We were later told that the general went and confessed ‘his sins’ before the commander-in-chief turned high priest. That upon the general’s repentance, the commander in chief forgave him. If the army could forgive an officer for causing them such an astronomical loss, why did Kazini’s Shs 61m warrant casting him out of the army as ignominiously as he was?
I would excuse the army if Kazini’s punishment was an across the board move to rid the institution of corruption. But it does not appear so. Every time a big scam in the army or security is exposed, we are reminded how they participated in the liberation struggle. Didn’t Kazini participate in the same struggle?
If one looks at the way the military and other security organs handled Kazini’s self-confessed killer at the time of arrest and after, it is apparent that the army was never disturbed by his death.
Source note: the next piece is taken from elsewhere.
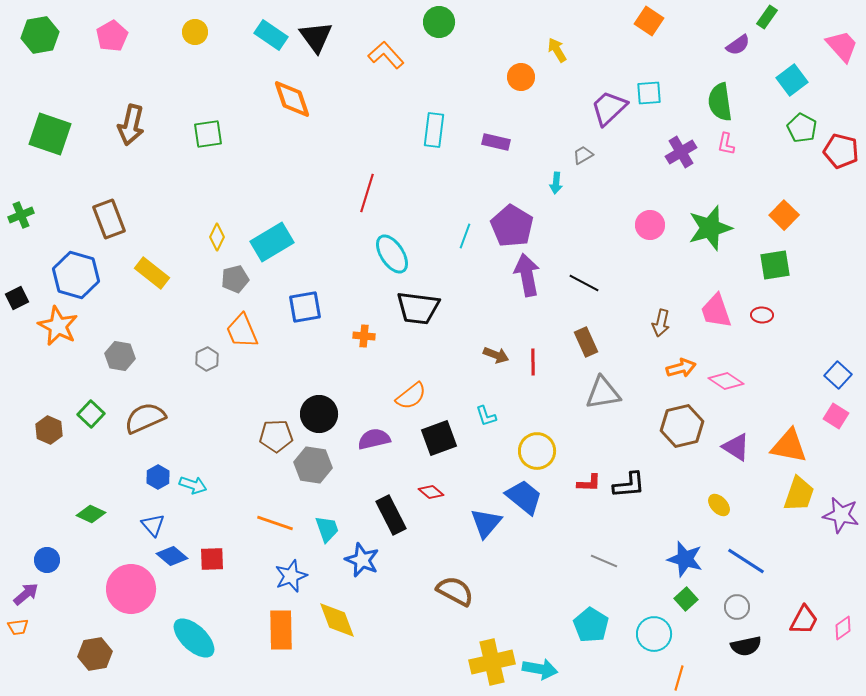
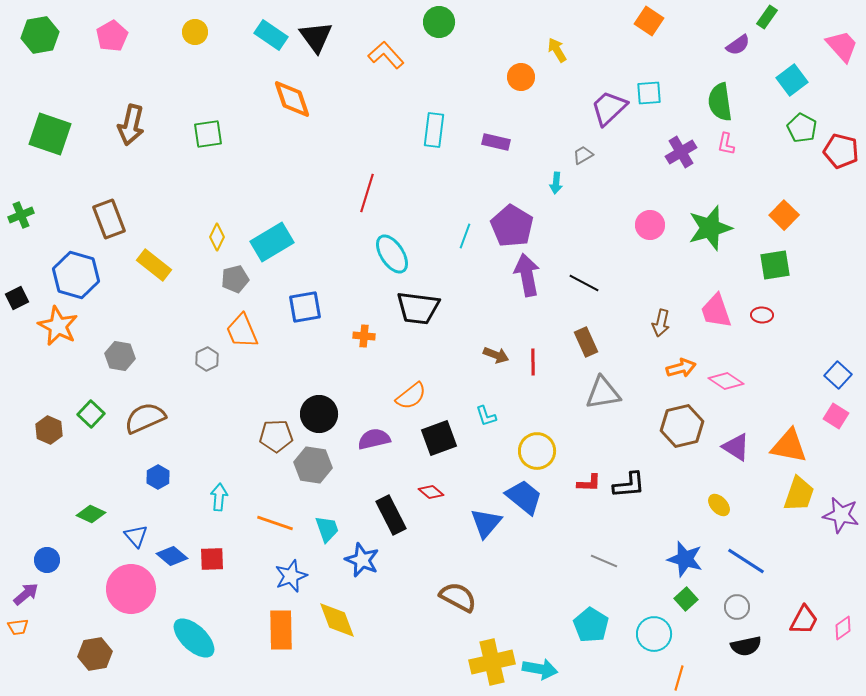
yellow rectangle at (152, 273): moved 2 px right, 8 px up
cyan arrow at (193, 485): moved 26 px right, 12 px down; rotated 104 degrees counterclockwise
blue triangle at (153, 525): moved 17 px left, 11 px down
brown semicircle at (455, 591): moved 3 px right, 6 px down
Where else in Uganda have we seen a civilian killing an army officer, moreover a major general, moreover one that has the audacity to call villagers to brag about her prowess, and stay in her house unbothered without fearing the wrath of the military?
Where on earth does a person who has killed another in a scuffle, as we are made to believe, get the luxury of having make-up on her face, doing her hair and arresting officers holding her arm like they were escorting her to a VIP lounge?
A few days after Kazini’s death I had a chat with some NRM friends. Although they agreed that the way Draru was handled was not how suspects of such high profile crimes are usually treated in Uganda, they insisted that despite the confession, she still has a right to fair treatment under the constitution.
I was rather amused (not impressed) by this simplistic reasoning. If the UPDF can beat up every passerby and paralyse the whole city just because Ken Lukyamuzi, Ssebaana Kizito or Kizza Besigye is going to hold a rally at Constitution Square, what about a person who has killed a former army commander in cold blood? You mean Besigye, Lukyamuzi or Ssebaana do not have similar rights of fair treatment under the constitution? I put it to my NRM friends. They fell silent. The Banyankole say ‘Nowabyamire nanyina nyekiro bukasheesha bamumanya (even one who had an illicit affair with his mother under cover of darkness, became known when the day broke).
When the day breaks, Kazini’s killers and their masters will be known.
First there was a theory that Kazini suspected Draru of sleeping with another man in the house and came back to catch her. If that was the case, why would he have left his revolver/gun in his car outside the gate if he was preparing for a fight? It does not make sense. Then people suggested that Draru killed Kazini in self-defence using a hollow iron bar. If indeed the two were involved in a scuffle, where did Draru get the latitude to free herself from Kazini, collect the iron bar, come back and hit him without him raising his arms in defence? Did Kazini see Draru approaching with the iron bar and remained standing motionless as if in parade posture and waited for her to hit him until he fell down? Even if that were true, such an iron bar can only cause a blunt injury and internal bleeding, not deep injury with external bleeding as in the Kazini case. This theory too must collapse.
Kazini’s killers must be in shock and panic at how the truth travels faster than lies. Like the Banyankole saying, the one who slept with his mother at night will be known during the day.